[Assigned task] When you restate the entries that follow, keep every word exactly and drop the pictures.

[Supplied records]
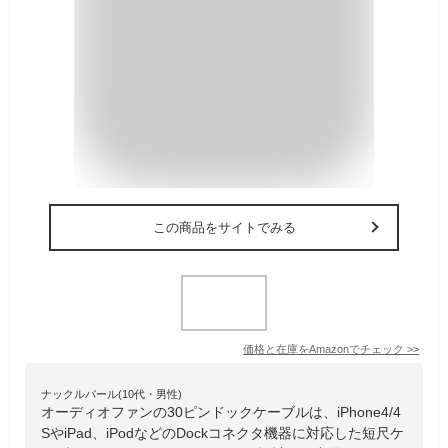
この商品をサイトでみる
価格と在庫を
Amazon
でチェック
>>
ナックルバール(10代・男性)
オーディオファンの30ピンドックケーブルは、iPhone4/4
SやiPad、iPodなどのDockコネクタ機器に対応した短尺ケ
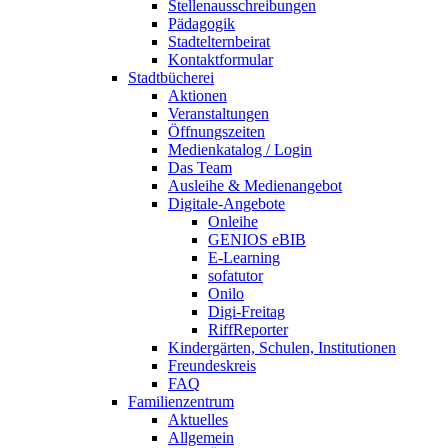
Stellenausschreibungen
Pädagogik
Stadtelternbeirat
Kontaktformular
Stadtbücherei
Aktionen
Veranstaltungen
Öffnungszeiten
Medienkatalog / Login
Das Team
Ausleihe & Medienangebot
Digitale-Angebote
Onleihe
GENIOS eBIB
E-Learning
sofatutor
Onilo
Digi-Freitag
RiffReporter
Kindergärten, Schulen, Institutionen
Freundeskreis
FAQ
Familienzentrum
Aktuelles
Allgemein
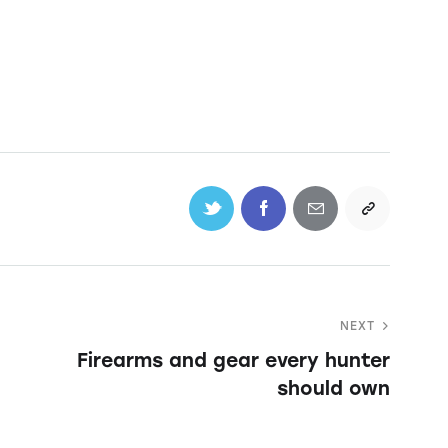
NEXT
Firearms and gear every hunter
should own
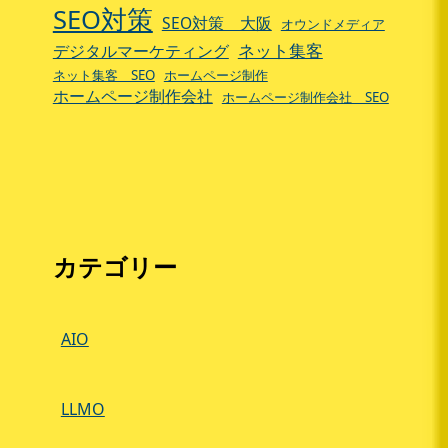
SEO対策
SEO対策 大阪
オウンドメディア
ネット集客
デジタルマーケティング
ネット集客 SEO
ホームページ制作
ホームページ制作会社
ホームページ制作会社 SEO
カテゴリー
AIO
LLMO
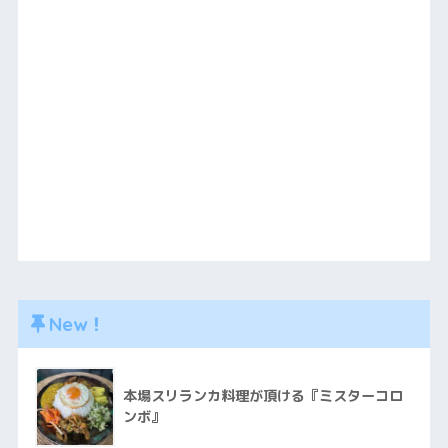
New！
本場スリランカ料理が頂ける『ミスターコロ
ンボ』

[Task answer]
この商品をサイトでみる
価格と在庫を
Amazon
でチェック
>>
ナックルバール(10代・男性)
オーディオファンの30ピンドックケーブルは、iPhone4/4
SやiPad、iPodなどのDockコネクタ機器に対応した短尺ケ
Stellenausschreibungen
Pädagogik
Stadtelternbeirat
Kontaktformular
Stadtbücherei
Aktionen
Veranstaltungen
Öffnungszeiten
Medienkatalog / Login
Das Team
Ausleihe & Medienangebot
Digitale-Angebote
Onleihe
GENIOS eBIB
E-Learning
sofatutor
Onilo
Digi-Freitag
RiffReporter
Kindergärten, Schulen, Institutionen
Freundeskreis
FAQ
Familienzentrum
Aktuelles
Allgemein
NEXT
Firearms and gear every hunter
should own
SEO対策
SEO対策 大阪
オウンドメディア
ネット集客
デジタルマーケティング
ネット集客 SEO
ホームページ制作
ホームページ制作会社
ホームページ制作会社 SEO
カテゴリー
AIO
LLMO
New！
本場スリランカ料理が頂ける『ミスターコロ
ンボ』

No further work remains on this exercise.